George's crazy full state idea (Re: HalfSipHash Acceptable Usage)

From: Andy Lutomirski
Date: Wed Dec 21 2016 - 21:08:27 EST


On Wed, Dec 21, 2016 at 5:13 PM, George Spelvin
<linux@xxxxxxxxxxxxxxxxxxx> wrote:
> As a separate message, to disentangle the threads, I'd like to
> talk about get_random_long().
>
> After some thinking, I still like the "state-preserving" construct
> that's equivalent to the current MD5 code. Yes, we could just do
> siphash(current_cpu || per_cpu_counter, global_key), but it's nice to
> preserve a bit more.
>
> It requires library support from the SipHash code to return the full
> SipHash state, but I hope that's a fair thing to ask for.

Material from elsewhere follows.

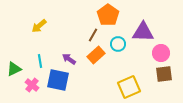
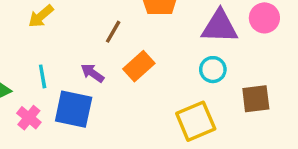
brown line: (93, 35) -> (113, 32), moved
cyan circle: (118, 44) -> (213, 70), moved
pink circle: (161, 53) -> (264, 18), moved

I don't even think it needs that. This is just adding a
non-destructive final operation, right?

>
> Here's my current straw man design for comment. It's very similar to
> the current MD5-based design, but feeds all the seed material in the
> "correct" way, as opposed to Xring directly into the MD5 state.
>
> * Each CPU has a (Half)SipHash state vector,
> "unsigned long get_random_int_hash[4]". Unlike the current
> MD5 code, we take care to initialize it to an asymmetric state.
>
> * There's a global 256-bit random_int_secret (which we could
> reseed periodically).
>
> To generate a random number:
> * If get_random_int_hash is all-zero, seed it with fresh a half-sized
> SipHash key and the appropriate XOR constants.
> * Generate three words of random_get_entropy(), jiffies, and current->pid.
> (This is arbitary seed material, copied from the current code.)
> * Crank through that with (Half)SipHash-1-0.
> * Crank through the random_int_secret with (Half)SipHash-1-0.
> * Return v1 ^ v3.

Just to clarify, if we replace SipHash with a black box, I think this
effectively means, where "entropy" is random_get_entropy() || jiffies
|| current->pid:

The first call returns H(random seed || entropy_0 || secret). The
second call returns H(random seed || entropy_0 || secret || entropy_1
|| secret). Etc.

If not, then I have a fairly strong preference to keep whatever
construction we come up with consistent with something that could
actually happen with invocations of unmodified SipHash -- then all the
security analysis on SipHash goes through.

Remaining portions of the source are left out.